●本書に掲載した沢
姫川水系 小滝川 西俣沢
青海川水系 金山谷
大平川水系 大滝谷
〃 似虎谷
小川水系 尾安谷
黒部川水系 弥太蔵谷
〃 北又谷
〃 柳又谷
〃 上ノ廊下
〃 源流/赤木沢
常願寺川水系 真川 鳶谷
〃 真川 岩井谷
〃 称名川 ザクロ谷
神通川水系 金木戸川 小倉谷
〃 金木戸川 打込谷
〃 金木戸川 双六谷
犀川水系 高瀬川 北葛沢
〃 高瀬川 ツバメ沢
〃 中房川 白河沢
〃 中房川 曲沢
〃 中房川 白水沢
〃 梓川 ワラビ沢
〃 梓川 産屋沢
●抜粋
北アルプスの沢の特徴
地溝フォッサマグナはその西縁断層崖、糸魚川―静岡構造線と呼ばれる大地質構造線にほぼ沿っており、そのフォッサマグナのまわりには高く険しい山地が生まれ、特にその西側に壁のようにそびえる飛騨、木曽、赤石の三山脈は3千メートル級の峰々を連ねて日本アルプスを構成する。その三大山脈の一つ飛騨山脈を通称北アルプスと言い、最も険しい山地となっている。
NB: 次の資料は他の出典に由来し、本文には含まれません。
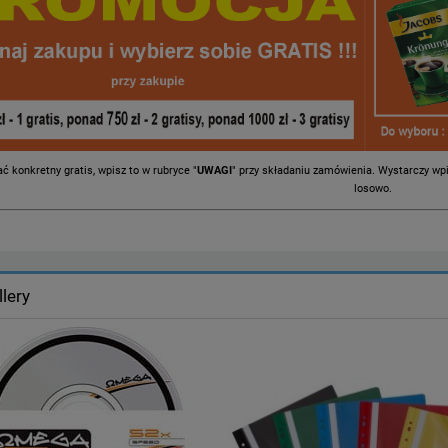
ć konkretny gratis, wpisz to w rubryce "
UWAGI
" przy składaniu zamówienia. Wystarczy w
losowo.
lery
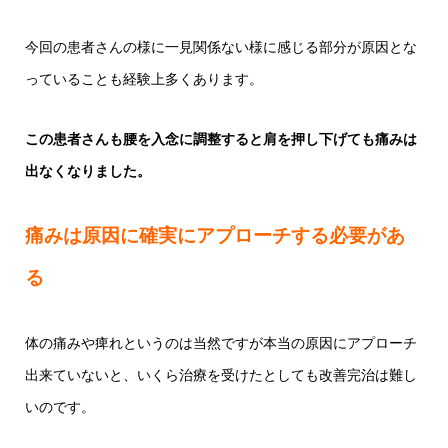
今回の患者さんの様に一見関係ない様に感じる部分が原因とな
っていることも経験上多くあります。
この患者さんも腰を入念に調整すると肩を押し下げても痛みは
出なくなりました。
痛みは原因に確実にアプローチする必要があ
る
体の痛みや痺れというのは当然ですが本当の原因にアプローチ
出来ていないと、いくら治療を受けたとしても改善完治は難し
いのです。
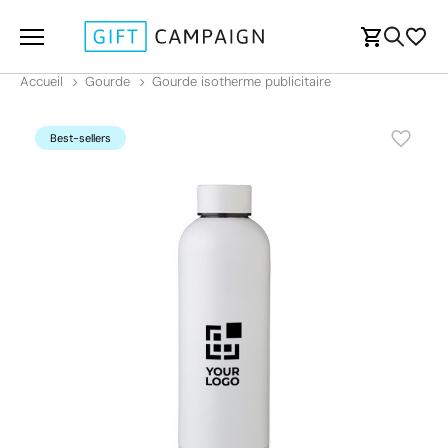
Accueil
Gourde
Gourde isotherme publicitaire
Best-sellers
その巨大山脈を深く掻爬して奔流、疾走する渓々は自然の摂理の成す彫塑であり、その中心を割って流れる急峻な渓、黒部峡谷を筆頭に険しい渓々を形成するとともにそれぞれの特色を持つ。
遡行適期は概ね7月下旬から9月いっぱいだが、流程の短い支流では6月下旬から10月いっぱいまで遡行が可能である。
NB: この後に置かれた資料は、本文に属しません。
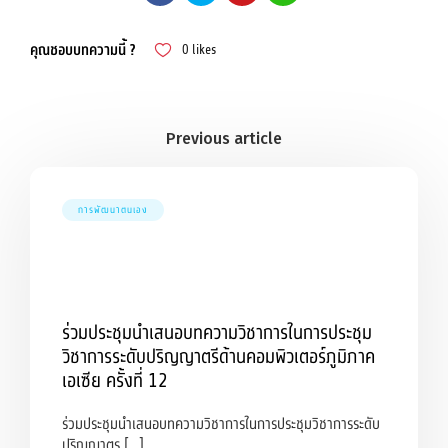
คุณชอบบทความนี้ ?
0
likes
การพัฒนาตนเอง
ร่วมประชุมนำเสนอบทความวิชาการในการประชุม
วิชาการระดับปริญญาตรีด้านคอมพิวเตอร์ภูมิภาค
เอเซีย ครั้งที่ 12
ร่วมประชุมนำเสนอบทความวิชาการในการประชุมวิชาการระดับ
ปริญญาตร […]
水量の豊富な黒部川の柳又谷や北又谷、上ノ廊下、それに双六谷などでは度々の徒渉や稀には泳ぎを強いられるので、天候の判断は慎重を期したい。入渓前の二日間と遡行中の二〜三日間は好天がほしいところで、よってこれらの谷の遡行チャンスは少ない。
また、防寒対策も十分にすべきである。
姫川水系
本書に紹介されてはいないが、白馬岳以北の峰々に馬蹄状にかこまれた大所川は大きな渓で釣りとしても面白い渓である。
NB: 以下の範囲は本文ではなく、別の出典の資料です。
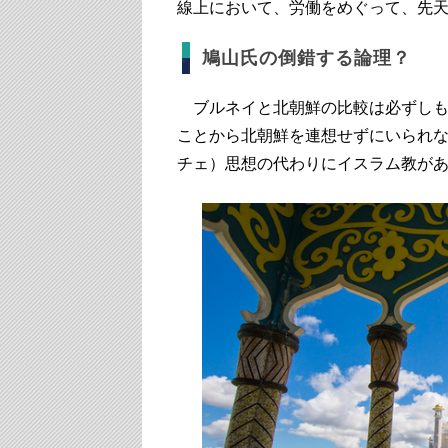
線上において、労働をめぐって、先
鳩山氏の倒錯する論理？
ブルネイと北朝鮮の比較は必ずしも
ことから北朝鮮を連想せずにいられ
チェ）思想の代わりにイスラム教が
小滝川も姫川の一大支流で、東俣沢は沢登りの魅力としては欠けるが、西俣沢の上部は急峻なスラブ状で形成された興味深い沢が数本あり、取り分け本流は狭い沢中に小滝に大滝や連瀑帯と変化に富み登攀力を必要とし、犬ヶ岳の眼下に消える。
青海川では難度の高いアイサワ谷、金山谷が対象となる。金山谷は下部に顕著なゴルジュ帯を形成し、大滝はないもののそのゴルジュ帯の突破は難しく高度な遡行技術とA0程度の人工登攀も要する。中流部では穏やかな顔をみせ、源流部で再び滝を連ねながら白鳥山付近に出る。
(以下略)
●本文抜粋
金木戸川 双六谷
双六谷は神通川水系中で最も長大な谷であり、流程13km中に滝と言える滝は無いが、巨岩とゴーロ、大きな釜で形成され、深く抉られた釜はその水流の行方すら明確でないものも存在する。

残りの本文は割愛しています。